Page-level text extractions —
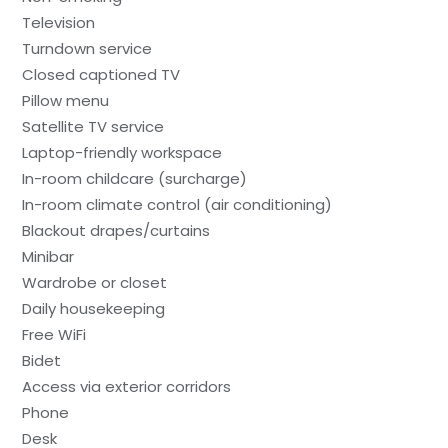
Television
Turndown service
Closed captioned TV
Pillow menu
Satellite TV service
Laptop-friendly workspace
In-room childcare (surcharge)
In-room climate control (air conditioning)
Blackout drapes/curtains
Minibar
Wardrobe or closet
Daily housekeeping
Free WiFi
Bidet
Access via exterior corridors
Phone
Desk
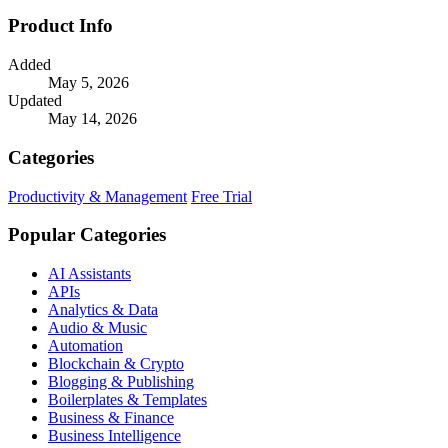
Product Info
Added
May 5, 2026
Updated
May 14, 2026
Categories
Productivity & Management
Free Trial
Popular Categories
AI Assistants
APIs
Analytics & Data
Audio & Music
Automation
Blockchain & Crypto
Blogging & Publishing
Boilerplates & Templates
Business & Finance
Business Intelligence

EXERCISE DESCRIPTION —
Every line above should be retyped exactly; the pictures do not belong in the copy.

WRITTEN RESPONSE —
Television
Turndown service
Closed captioned TV
Pillow menu
Satellite TV service
Laptop-friendly workspace
In-room childcare (surcharge)
In-room climate control (air conditioning)
Blackout drapes/curtains
Minibar
Wardrobe or closet
Daily housekeeping
Free WiFi
Bidet
Access via exterior corridors
Phone
Desk
Product Info
Added
May 5, 2026
Updated
May 14, 2026
Categories
Productivity & Management
Free Trial
Popular Categories
AI Assistants
APIs
Analytics & Data
Audio & Music
Automation
Blockchain & Crypto
Blogging & Publishing
Boilerplates & Templates
Business & Finance
Business Intelligence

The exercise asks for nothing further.